Трудно было ожидать такой добролюбовщины от рафинированного англичанина, причем самого писателя, и хорошего писателя, высокого профессионала. Это ведь опасно близко к пресловутым сапогам, которые выше Шекспира. И тут вспоминается Блок, сказавший, что вопрос о сравнительной ценности сапог и Шекспира - подлинно культурный вопрос. Оговорка необходимая тут та, что подобные вопросы имеют право задавать люди гиперкультурные, сами в культуре на славу поработавшие.
Подобные мысли у Моэма не случайны. Вот еще одна, и того пуще:
Красота ценна, какой бы предмет ни был ею наделен, но подлинно ценной она становится лишь если возвышает душу и помогает воспринимать вещи более значительные, или вызывает чувства, помогающие их воспринимать.
Правда, тут же он добавляет: "Но что такое, черт меня подери, душа"? Действительно, этой самой душе сплошь и рядом не добрыми чувствами свойственно вдохновляться, а что-нибудь наперекор делать, как тому ретроградному джентльмену из Достоевского. Всегда ли полезно полезное? всегда ли высоко возвышенное?
Важнее всего, однако, появление слова "душа" в этом тексте. Все отзывы и оценки Моэма нужно брать в перспективе его поздних лет, в перспективе (если тут можно говорить о перспективе) предстоящей смерти. А если и не все, то значительнейшую часть этих его суждений. Человек, думающий о смерти, склонен преуменьшать значение всего остального. Не отсюда ли (именно отсюда!) нигилизм Льва Толстого? Это то, что Константин Леонтьев называл трансцендентальным эгоиизмом и что он считал главной составляющей христианской души. Толстой задумался о смерти задолго до того, как думать стоило.
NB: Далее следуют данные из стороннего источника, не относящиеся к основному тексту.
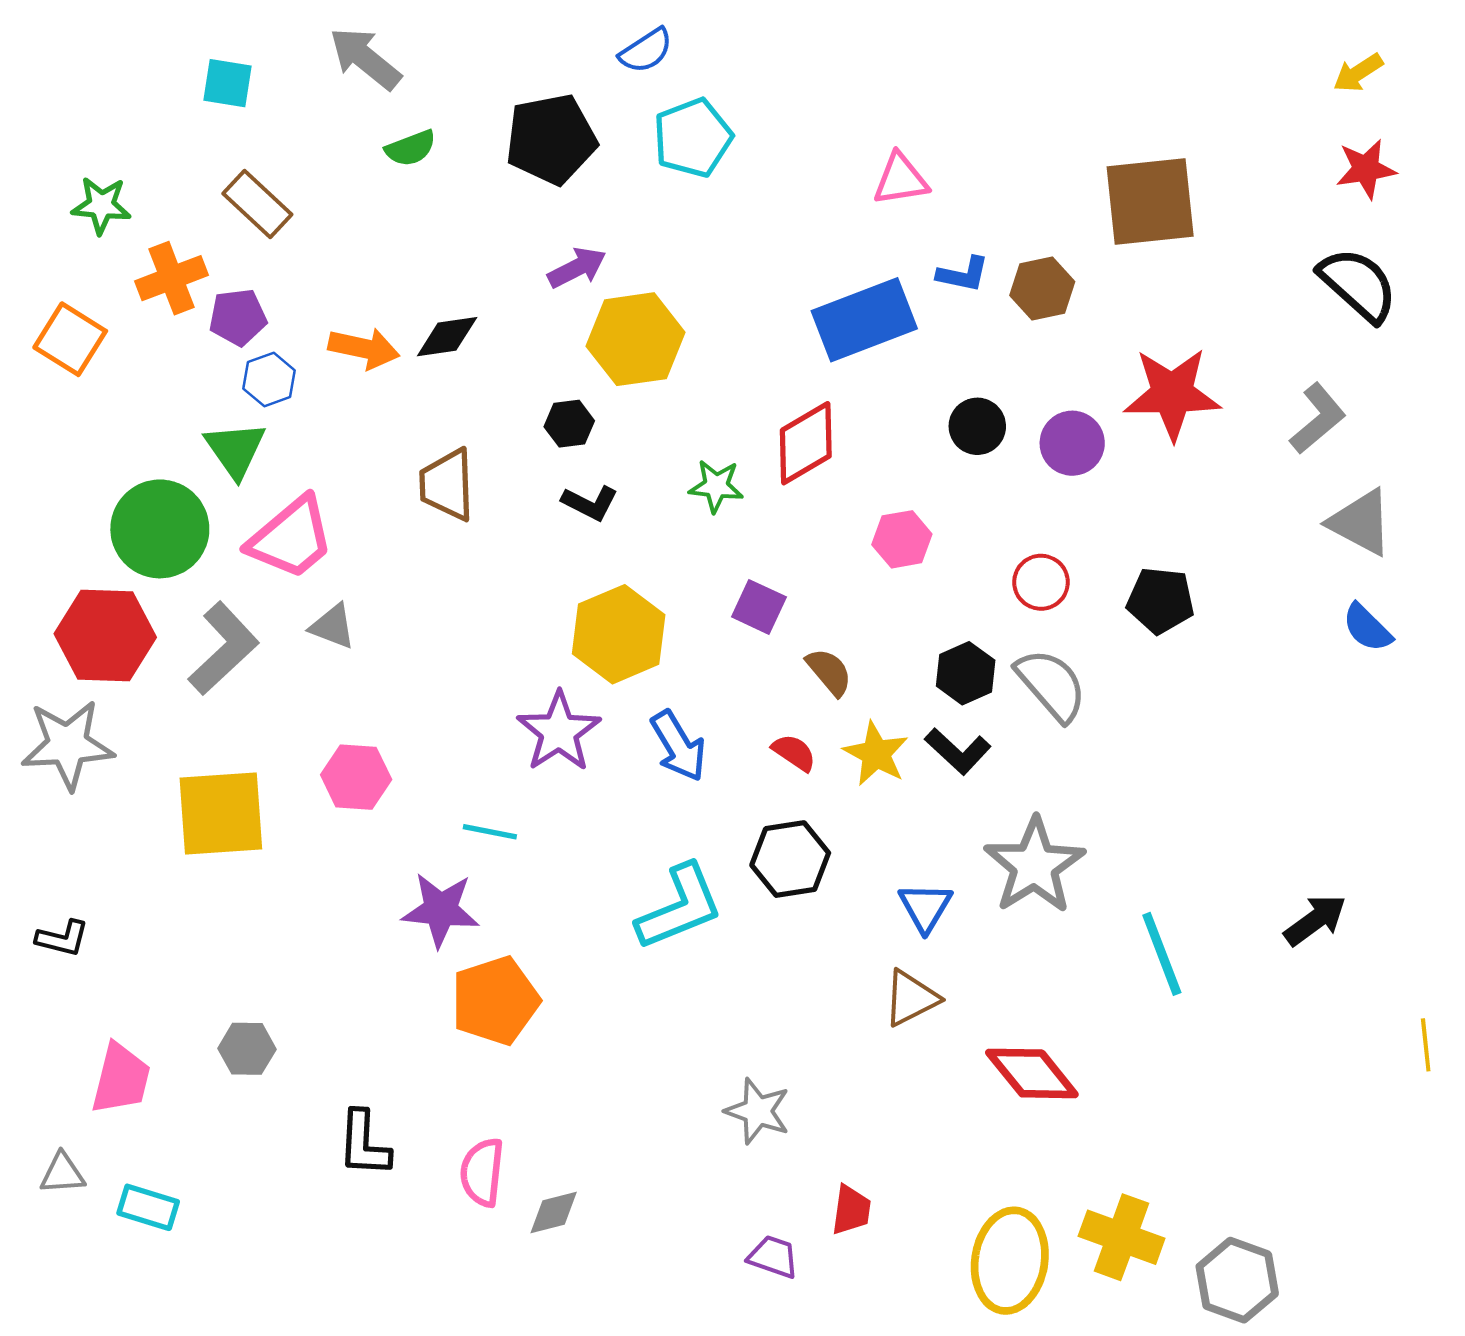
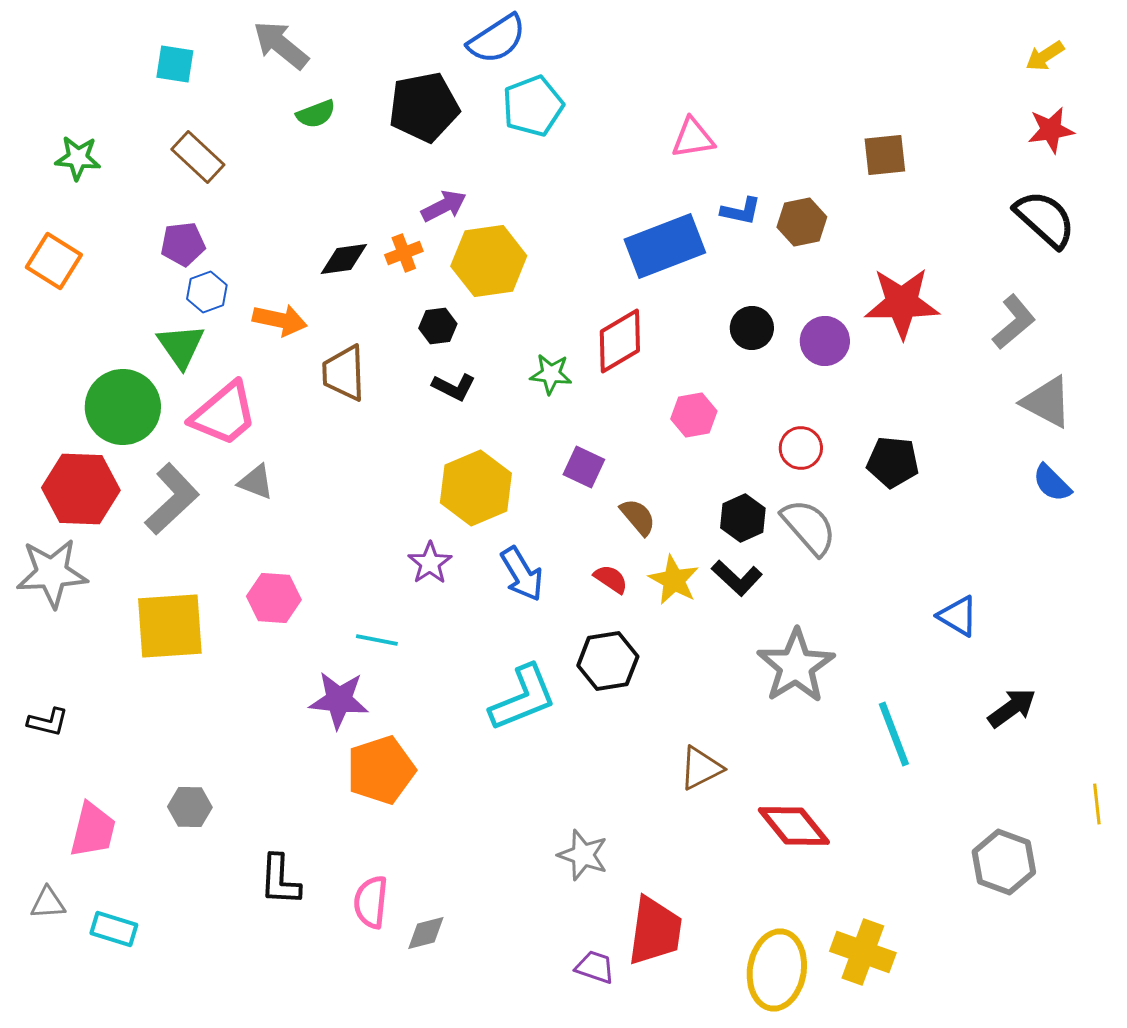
blue semicircle: (646, 51) -> (497, 39), size x1.4
brown square: (1150, 201) -> (885, 155), size x0.6
orange cross: (172, 278) -> (404, 253), moved, size x0.7
orange arrow: (364, 348) -> (280, 320), moved
purple star: (559, 732) -> (430, 563), size x0.7
blue triangle: (925, 907) -> (958, 616), moved, turned -30
red trapezoid: (851, 1210) -> (655, 931), size x1.8
gray hexagon: (1237, 1280) -> (1004, 862), moved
Случай Моэма несколько иной: он начал "подводить итоги" в шестьдесят лет, но вот семьдесят стукнуло - еще раз подвел: издал обсуждаемые Записные книжки, - а там и восемьдесят, и девяносто. После семидесяти он написал еще три романа и умер на девяносто втором году. Тем не менее сюжет такой в его жизни - мементо мори - был, и продолжался дольше, чем у большинства человечества. Естественно, это бросало тень на все его суждения. Старость как таковая - вне темы смерти - заставляет относиться к книжечкам и картинкам с ухмылкой. Сомерсет Моэм являет собой очень непривычный тип культурного нигилиста. Это кажется оксюмороном, противоречием в определении - русским людям кажется. Но мне сдается, что человек, поживший вволю в подлинно культурной обстановке, и всегда будет нигилистом. Культура - не последняя истина; особенно когда видишь, как сама эта культура умирает на твоих глазах. Даже не то что умирает, а меняется. Павел сказал: не все мы умрем, но все мы изменимся. Ну так вот и давайте меняться - переставать думать о русской литературе как о святилище, в котором можно спастись от мира и всех его избыточно богатых возможностей.
Моэм в Записных книжках говорил среди прочего:
Бывает такое благородство, которое порождается не мыслью. Оно дается от природы. Вне зависимости и от культуры, и от воспитания. . ... лишь уверенность в том, что человек, при всех своих слабостях и пороках, порой способен проявить редкое величие духа, помогает превозмогать отчаяние. ... Не искусство помогает утолить скорбь, еще в незапамятные времена с непреходящей силой воплощенную в Книге Экклесиаста. По-моему, та поистине героическая отвага, с какой человек противостоит абсурдности мира, своей красотой превосходит красоту искусства.